Troubleshooting
This page contains troubleshooting tips to help find out the reason of issues.
Slurmrestd
Test Slurm slurmrestd
API is properly responding on Unix socket with this
command:
$ curl --silent --unix-socket /run/slurmrestd/slurmrestd.socket http://slurm/slurm/v0.0.40/diag | \
jq '.statistics | with_entries(select(.key | startswith("jobs")))'
{
"jobs_submitted": 385,
"jobs_started": 407,
"jobs_completed": 411,
"jobs_canceled": 0,
"jobs_failed": 0,
"jobs_pending": 0,
"jobs_running": 0
}
This command should print JSON output with current jobs statistics on the cluster.
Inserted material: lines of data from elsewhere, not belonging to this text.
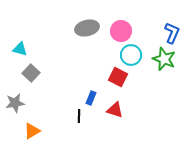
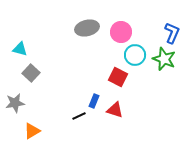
pink circle: moved 1 px down
cyan circle: moved 4 px right
blue rectangle: moved 3 px right, 3 px down
black line: rotated 64 degrees clockwise
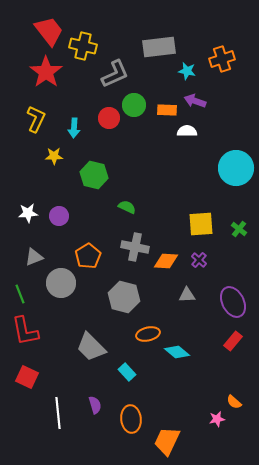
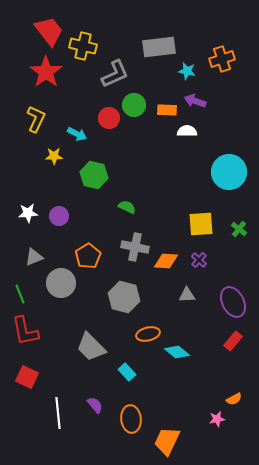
cyan arrow at (74, 128): moved 3 px right, 6 px down; rotated 66 degrees counterclockwise
cyan circle at (236, 168): moved 7 px left, 4 px down
orange semicircle at (234, 402): moved 3 px up; rotated 70 degrees counterclockwise
purple semicircle at (95, 405): rotated 24 degrees counterclockwise
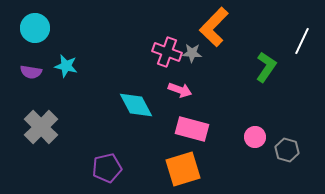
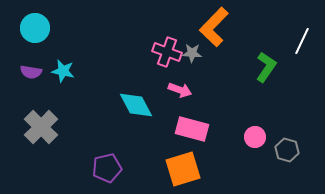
cyan star: moved 3 px left, 5 px down
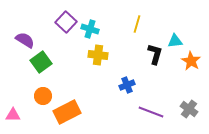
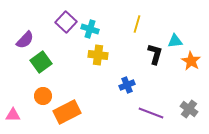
purple semicircle: rotated 102 degrees clockwise
purple line: moved 1 px down
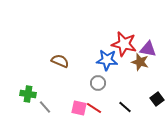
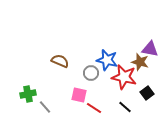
red star: moved 33 px down
purple triangle: moved 2 px right
blue star: rotated 10 degrees clockwise
gray circle: moved 7 px left, 10 px up
green cross: rotated 21 degrees counterclockwise
black square: moved 10 px left, 6 px up
pink square: moved 13 px up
Test Slurm accounting on in REST API with this command:
$ curl --silent --unix-socket /run/slurmrestd/slurmrestd.socket http://slurm/slurmdb/v0.0.40/config | \
jq .clusters[].nodes
"cn[1-4]"
This command should print the set of compute nodes in the cluster.
Logs of slurmrestd
are available with this command:
# journalctl --unit slurmrestd.service
Informational and debug messages can be filtered out to see only the errors with this command:
# journalctl --priority=notice --unit slurmrestd.service
Native Services
This section provides instructions to troubleshoot Slurm-web when running with
native services (ie. slurm-web-gateway.service
and
slurm-web-agent.service
).
Test Slurm-web gateway API is available with this command:
$ curl http://localhost:5012/api/version
Slurm-web gateway v4.0.0
Test Slurm-web agent API is available with this command:
$ curl http://localhost:5013/version
Slurm-web agent v4.0.0
Logs of native services are available with these commands:
# journalctl --unit slurm-web-agent.service
# journalctl --unit slurm-web-gateway.service
WSGI Services
This section provides instructions to troubleshoot Slurm-web when running as WSGI applications on production HTTP servers.
Test Slurm-web gateway API is available with this command:
$ curl http://localhost/api/version
Slurm-web gateway v4.0.0
Test Slurm-web agent API is available with this command:
$ curl http://localhost/agent/version
Slurm-web agent v4.0.0
Logs of uWSGI services are available with these commands:
# journalctl --unit slurm-web-agent-uwsgi.service
# journalctl --unit slurm-web-gateway-uwsgi.service
Check for possible errors logs of HTTP servers:
- Nginx
-
In file
/var/log/nginx/error.log
- Apache2
-
-
On Debian/Ubuntu: In file
/var/log/apache2/error.log
-
On RHEL (and compatible) and Fedora:
/var/log/httpd/error_log
-
- Caddy
-
Run this command:
# journalctl --unit caddy.service
LDAP Settings
The command
slurm-web-ldap-check
is
automatically installed with Slurm-web gateway component. This is a utility to
validate LDAP settings in gateway
configuration file.
Run this utility with this command:
# /usr/libexec/slurm-web/slurm-web-ldap-check
INFO ⸬ Running slurm-web-ldap-check
Found 10 user(s) in LDAP directory:
- sstevenson (Scott Stevenson) [users, admin]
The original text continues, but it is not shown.